Le navire nommé « guntû » est une commande émise en octobre 2017 par la ville d’Onomichi, dans la préfecture d’Hiroshima au Japon. La Mer intérieure de Seto, encadrée par la principale île japonaise – l’île d’Honshu – et l’île de Shikoku, est parsemée d’une myriade de petites îles qui lui confèrent un certain attrait. Le Guntû a été créé dans un but précis – naviguer sur les eaux calmes de cette mer, et pas une autre.

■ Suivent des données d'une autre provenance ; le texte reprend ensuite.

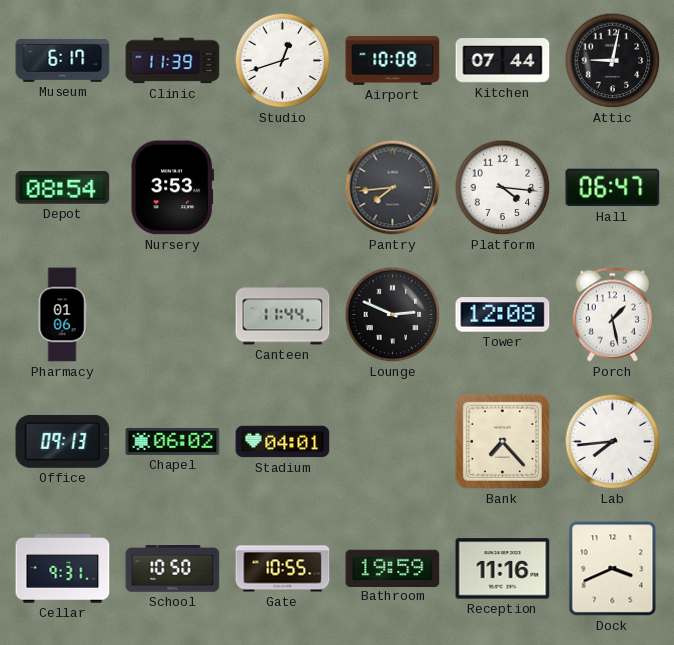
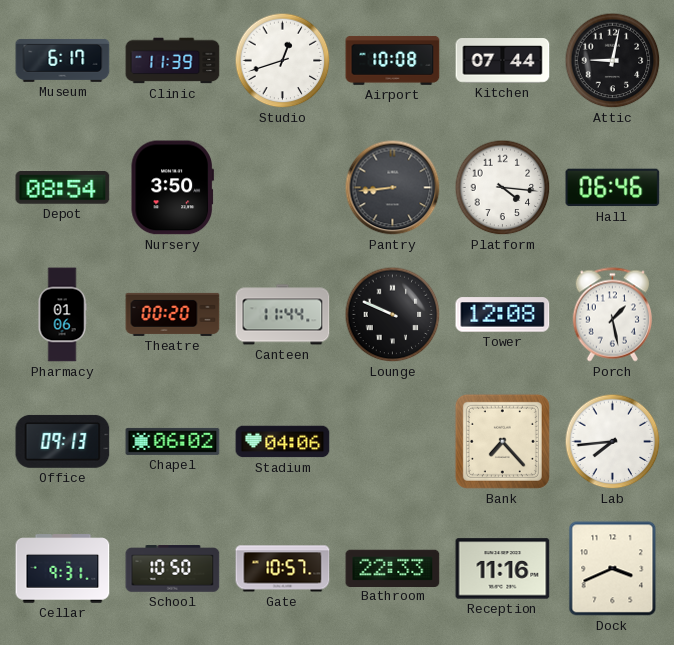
Nursery: 3:53 -> 3:50
Pantry: 7:44 -> 8:44
Hall: 06:47 -> 06:46
Theatre: none -> 00:20
Lounge: 2:49 -> 9:49
Stadium: 04:01 -> 04:06
Gate: 10:55 -> 10:57
Bathroom: 19:59 -> 22:33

En général, le mot « croisière » évoque l’image d’un gigantesque vaisseau, voire un véritable édifice. Néanmoins, le Guntû est de taille étonnamment modeste. Son aspect, lorsqu’il s’apprête à quitter son port d’attache à la Bella Vista Marina d’Onomichi, n’est pas aussi imposant que celui d’un grossier bateau de croisière. Sa toiture à deux pans lui donne presque l’apparence d’une maison traditionnelle japonaise. On doit le design du bateau à l’architecte Yasushi Horibe, réputé pour les logements douillets dont il a le secret. Pour le Guntû, il a une fois encore brillamment élaboré les cabines des passagers, ainsi que des espaces susceptibles de s’accorder avec les particularités et le climat de la Mer intérieure de Seto. En effet, c’est spécifiquement sur cette mer, avec seulement dix-neuf cabines et ce nombre précis de personnes à bord que le bateau est en mesure de naviguer.
Le pont, fait à partir de bois, et rien d’autre. Signe particulier : la toiture à deux pans typique des maisons traditionnelles japonaises.
La cabine de la « Suite guntû », située à la proue du bateau – une place plutôt inhabituelle pour un bateau de croisière.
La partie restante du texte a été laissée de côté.